We do a lot of straw bale work at Endeavour, but it’s such a normal part of what we do that there haven’t been any posts that show us putting in bales for a long time!
Over the past few years, we’ve arrived at a framing system for our bale walls that is very similar to many other professional bale builders. It’s interesting how often a certain approach will become common practice for a number of builders, even without any communication.
This system uses a fairly conventional light wood framing approach, in which we create double stud frames that are 14 inches apart (the width of our bales, on-edge) with the 2×4 studs spaced one bale length apart (for the bales we get here, it’s usually around 28-30 inches on centre). This framing system forms bale “cavities” in which a bale fits snugly. Too tight a fit and the studs will bend from the pressure (especially on 10 foot high walls like here at Circle Organic farm), too loose and there will be a lot of stuffing to do. If the fit is just right, it’s quite easy to get the bales in place, and the gap between the studs is filled with the “puffy” end of the bales. We stuff some extra straw into this space if there’s room, to ensure that there are no spaces without good insulation.
Built this way, we don’t ever have to notch a bale to fit around the framing, and the majority of the stud cavities take a whole bale. For shorter cavities, all the bales for that cavity are made to the same length which simplifies the cutting and retying process. If the math was done right during the planning process, the final bale at the top of each cavity should fit a full bale, tightly.
This system minimizes the amount of bale modification, and relies on very straightforward framing principles. This makes it easy for conventional builders or those with framing experience to frame up a bale wall with ease. Window and door openings are built with the same kind of jack studs and headers as conventional. The top of the wall is a typical doubled 2×4 top plate, so no large diameter beams or complex carpentry is required. The small gap between the top plates is easy to stuff with straw or other insulation.
The exposed sides of each wooden stud are covered with straw that is held in place by zig-zagging bale twine from the end of one bale to the end of the next bale. In this way, the wood is covered prior to plastering without having to rely on housewrap or tar paper.

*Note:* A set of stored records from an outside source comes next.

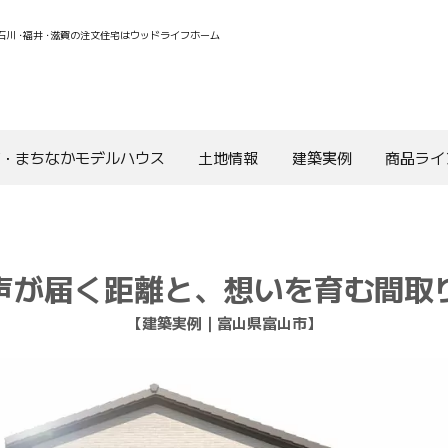
石川
・
福井
・
滋賀の注文住宅はウッドライフホーム
ライフホーム株式会社
舗・まちなかモデルハウス
土地情報
建築実例
商品ライ
声が届く距離と、想いを育む間取
【建築実例｜富山県富山市】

This framing system uses a similar amount of wood as a conventional single 2×6 stud wall. While we are using double walls, the studs are spaced at least twice the distance apart. It’s a lot of building for a reasonable amount of framing lumber.
Flashings and plaster preparation are handled in a similar way to all other bale installations.
This system has worked well for us over a number of installations, and though we rarely do anything in a standardized way, this framing system is definitely becoming our standard approach.